Niveau scénario ça tient debout durant une bonne partie, Flanagan expose ses personnages et leur dramaturgie familiale, la perte du mari/du père, la reconstruction, le tuteur (joué par Henry Thomas d’ailleurs, alias Eliott de E.T., sans doute un autre clin d’oeil 80s), et c’est la fille cadette qui va se retrouver au milieu de tout ça pour faire basculer le film dans le fantastique, le cadran du jeu va se mettre à bouger tout seul et la menace va s’afficher comme sous-jacente et ambigüe. Là il est obligatoire de prendre le virage tant bien que mal, car la suite va assez sérieusement se gâter,
rien que la représentation démoniaque dans le reflet du miroir est vraiment de trop, imager de cette façon le mal je n’en vois pas l’intérêt, surtout que le thème de la possession se suffisait très bien sans ce détail, là on comble l’imaginaire du spectateur, donc mauvais point
. Et du reste je m’interroge sur l’importance du ouija, n’ayant qu’un rôle bien mince dans l’histoire (à part un plan en particulier), comme un relai de communication éphémère devenant purement grotesque, on le remplace par du spiritisme et c’est quasiment la même chose, le problème étant bien entendu du fait que le réalisateur soit prisonnier de son contrat, pour preuve, sa destruction ne changera rien à l’affaire.
En fait c’est l’instinct de Flanagan pour l’imagerie horrifique qui préserve l’ambiance globale, notamment grâce à une réalisation jouant admirablement du premier et de l’arrière plan, du cut (dont un en particulier rappelant un flip épique de Ring), ainsi que quelques choix de cadres bien sentis.

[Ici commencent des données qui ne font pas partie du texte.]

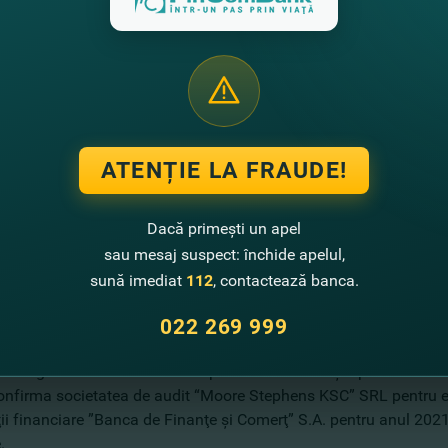
colae – acţionarul băncii, Vicepreşedintele actualului Consiliu al
a.
Larisa – acţionarul băncii cu o deţinere inferioară celei calific
ant în ”AGRIMEC” SRL.
nco Elena – unul din fondatorii ”Continent” SRL acţionar al Bănc
 Serghei – acţionarul băncii cu o deţinere inferioară celei cali
pul KMGI, KMG Rompetrol Services Center.
ATENȚIE LA FRAUDE!
calitate de Preşedinte al Consiliului Băncii а ales pe dl. Hvorostov
itor la chestiunea a cincea din Ordinea de zi ”Cu privire la stabil
or Consiliului ”Banca de Finanţe şi Comerţ” S.A.”:
Dacă primești un apel
tabili remunerarea fiecărui membru al Consiliului Băncii pentru 
sau mesaj suspect: închide apelul,
or generale anuale a acţionarilor ”Banca de Finanţe şi Comerţ” S
sună imediat
112
, contactează banca.
tabili cuantumul remunerării muncii Preşedintelui Consiliului ”B
ermanent.
022 269 999
itor la chestiunea a şasea din Ordinea de zi ”Cu privire la confi
i obligatoriu ordinar al Băncii pentru anul 2021 şi aprobarea retrib
confirma societatea de audit “Moore Stephens KSC” SRL pentru ef
ţii financiare ”Banca de Finanţe şi Comerţ” S.A. pentru anul 2021 ş
.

Mais malgré tous ces efforts pour sauver les apparences cela n’empêchera pas la dernière demi-heure de perdre pied et se mélanger les pinceaux entre ce que le film veut insinuer et démontrer, je trouve le second virage très/trop facile, pour ne pas dire atterrissant de nulle part,
le coup du docteur nazi m’a fait gentiment sourciller, car on ne sait plus où va l’histoire, si l’esprit a un rapport avec le père de famille, une entité démoniaque, des fantômes du passé enfouis au sous-sol de leur maison, le tout en même temps,
c'est le bordel ! Et ce qui est je dirais cruel c’est que l'aspect grossier du film ne vient quasiment jamais de la forme (j'insiste sur le "quasiment" parce qu'à certains moments il n'y a rien à faire) mais bien du fond, le ridicule du scénario, de certains dialogues et de divers éléments finissent par sauter aux yeux et par extension avoir une répercussion sur la mise en scène, pour sûr Flanagan ne méritait pas ça.
Pour conclure il est certain que ce prequel surpasse très nettement le précédent film mais il n’en demeure pas moins décevant compte tenu de son potentiel gâché, car la matière première, même modelée à l’infinie, était sans doute trop faiblarde pour rendre un contenu solide en accord avec le talent de son artisan. La réelle satisfaction étant de constater que lorsqu’on donne à un type qui connait son sujet les moyens de s’exprimer on voit qu’il en ressort des choses intéressantes, il serait donc bénéfique que la leçon soit retenue à l'avenir et que les scénaristes se mettent sérieusement au boulot.